Thus to summarize the main functions of marriage:

  • A means of emotional and sexual gratification.
  • A mechanism of tension reduction.
  • A means of legitimate procreation.
  • An approach to inter-family alliance and group solidarity.
  • An act of piety.
  • It is obedience to Allah and to his Prophet.

Qualifications of Marriage

Allah has given the marrying couple a period of trial in which they can get to know one another a little better (in the presence of a relative). This period is known as the engagement period. The Prophet Sallallahu alaihi wa sallam encouraged those who are thinking of marriage to make use of this period to insure that they are right for each other and so that no major problems arise. If the couple find they are compatible to one another, marriage may then follow.

Age

There are certain qualifications in marriage that have to be met before the contract is valid; the first of which is the age of both the husband and wife. The husband has to be a mature individual capable of supporting a family and carrying the job of both a husband and a father. The wife has to have reached the age of puberty and be capable of maintaining a household.

Religion

A Muslim male is allowed to marry a Christian or a Jew (people of the Book) but not an unbeliever, while a Muslim female is only permitted to marry a Muslim male. Allah has a wise reason behind this difference.
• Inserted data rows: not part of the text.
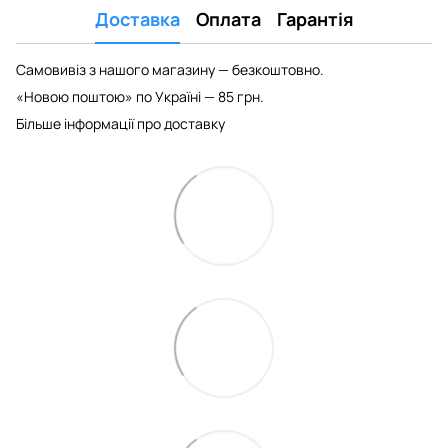
Доставка
Оплата
Гарантія
Самовивіз з нашого магазину — безкоштовно.
«Новою поштою» по Україні — 85 грн.
Більше інформації про доставку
A Muslim man may marry a woman from the People of the Book on the same terms as he would marry a Muslim woman: he must give her an economic and moral status, and must not be motivated merely by lust or physical desire. A Muslim woman may not marry a non-Muslim man, because her Muslim faith would be affected; in most cultures, even today, the wife ordinarily takes the nationality and status given by her husband's law.

Any man or woman, of any race or faith, may, on accepting Islam, freely marry any Muslim woman or man, provided it be from motives of purity and chastity and not of lewdness.

It is well established that children out of a marriage carry their father's name, nationality and religion. Thus if a Muslim lady marries a Christian (for example), her children would not be Muslims, Islam would have lost those children, and how difficult must it be on the mother for her children to be away from the right path as she knows it! This explains the reason why a Muslim female is only allowed to marry a Muslim male.

A Muslim man is guaranteed that his children will carry his name. Thus, he is allowed to marry from the People of the Book. Possibly, because of his kind treatment to his wife she may decide to convert to Islam (she cannot be forced, since there is no compulsion in religion).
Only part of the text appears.